White Rock Gets Coarse
CWDM (coarse Wavelength Division Multiplexing (WDM)) is a technology that can transport data economically because the optics required for it are less expensive than those of DWDM (dense WDM). The tradeoff is that it can only do so at shorter distances. White Rock's device handles eight ports running at 2.5 Gbit/s each and transmits for a distance of around 60 kilometers, depending on the fiber type.
The one-rack unit is a "spot solution" designed to multiply the fiber capacity in a carrier network over short distances, according to Andrew Knott, White Rock's VP of marketing. For example, the gear could be used to beef up capacity on specific fiber routes where the need is not large enough to justify buying a $100,000 DWDM system. If a carrier's need grows beyond its $10,000 CWDM unit, White Rock would happily sell its VLX2010 OC48 (2.5 Gbit/s) Sonet add/drop multiplexer (ADM) as a "graceful upgrade," Knott says.
An efficient, cost-effective CWDM box may be just the thing to get some quick sales onto White Rock's scorecard. But there are several equipment vendors -- such as Cisco Systems Inc. (Nasdaq: CSCO), ONI Systems Inc. (Nasdaq: ONIS), and Sorrento Networks Corp. (Nasdaq: FIBR) -- that have already announced similar CWDM boxes (see Cisco Adds CWDM to Switches and Sorrento Unveils CWDM Platform).
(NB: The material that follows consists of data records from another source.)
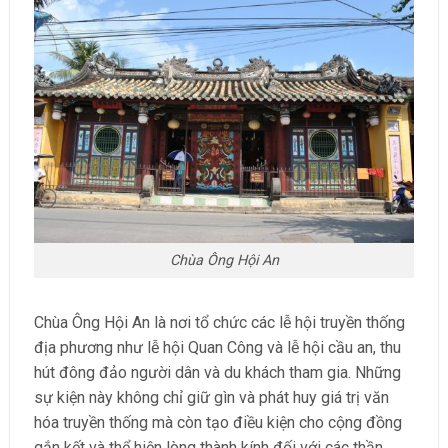
Chùa Ông Hội An
Chùa Ông Hội An là nơi tổ chức các lễ hội truyền thống
địa phương như lễ hội Quan Công và lễ hội cầu an, thu
hút đông đảo người dân và du khách tham gia. Những
sự kiện này không chỉ giữ gìn và phát huy giá trị văn
hóa truyền thống mà còn tạo điều kiện cho cộng đồng
gắn kết và thể hiện lòng thành kính đối với các thần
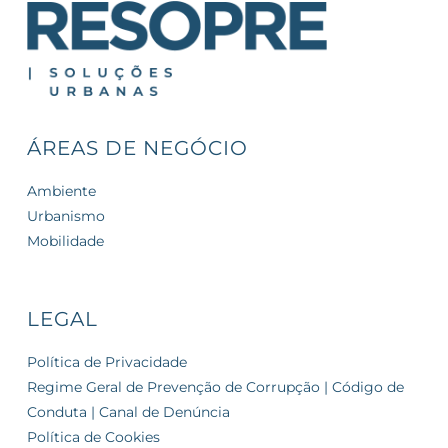
ÁREAS DE NEGÓCIO
Ambiente
Urbanismo
Mobilidade
LEGAL
Política de Privacidade
Regime Geral de Prevenção de Corrupção | Código de
Conduta | Canal de Denúncia
Política de Cookies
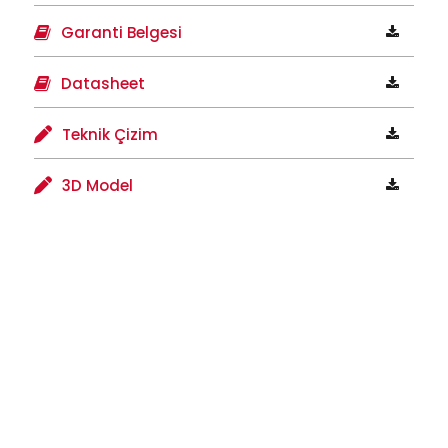
Garanti Belgesi
Datasheet
Teknik Çizim
3D Model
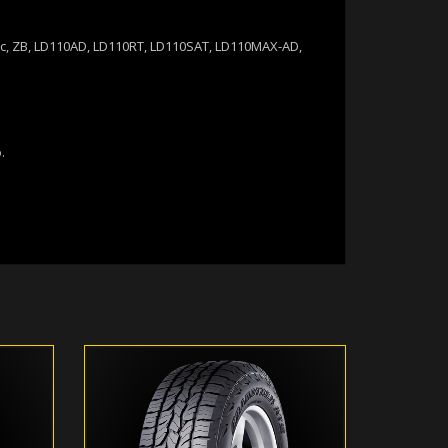
assic, ZB, LD110AD, LD110RT, LD110SAT, LD110MAX-AD,
.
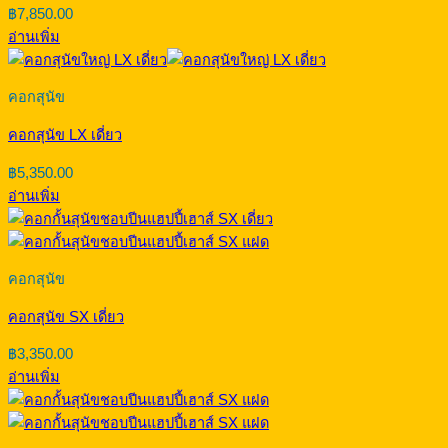
฿
7,850.00
อ่านเพิ่ม
คอกสุนัข
คอกสุนัข LX เดี่ยว
฿
5,350.00
อ่านเพิ่ม
คอกสุนัข
คอกสุนัข SX เดี่ยว
฿
3,350.00
อ่านเพิ่ม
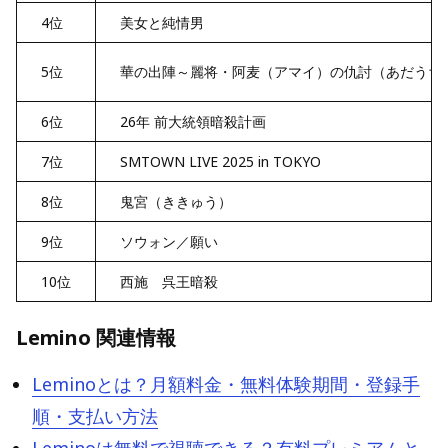
4位
美女と純情男
5位
華の出陣～麗将・阿麦（アマイ）の仇討（あだうち
6位
26年 前大統領暗殺計画
7位
SMTOWN LIVE 2025 in TOKYO
8位
鬼宮（ききゅう）
9位
ソウォン／願い
10位
西施 呉王暗殺
Lemino 関連情報
Leminoとは？月額料金・無料体験期間・登録手
順・支払い方法
Leminoは無料で視聴できる？有料プレミアムと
And even though it's got a new product, some may wonder: What about last year? The company grabbed headlines at Supercomm 2001 when it talked up its VLX2020 OC192 (10 Gbit/s) Sonet ADM, which is one-fifth the size and several thousand dollars less expensive than the OC192 transport boxes that were already shipping (see White Rock: 'Let's Get Small'). There don't appear to be any new customer developments in store for this year, and the box is still not shipping.
Fear not, says Knott. There's still pent-up demand for anyone that can make deployment of OC192 economically viable for metro networks. The problem, he explains, is that right now carriers are still working through their already purchased transport equipment inventory. "[Carriers] are still deploying circuits, and the network is still growing," he says. "However, nothing is cheaper than the equipment you already own."
It all adds up to a see-saw story for White Rock over the past twelve months. Here's how things have gone: White Rock closed a round of funding (see White Rock Feeds on More Funding), then expanded in late 2001 (see White Rock Expands), then sealed an agreement with Tellabs, then cut staff a few months later (see Tellabs Takes a New Tack and BrightLink, White Rock Cut Jobs).
White Rock says its VLX2020 (OC192 Sonet ADM) goes into trials with carriers next month and will be generally available in July. The company has not yet announced customers for any of its product lines, though it did announce shipments of its OC48 box, the VLX2010, to unnamed customers in January (see White Rock Ships OC48 Mux).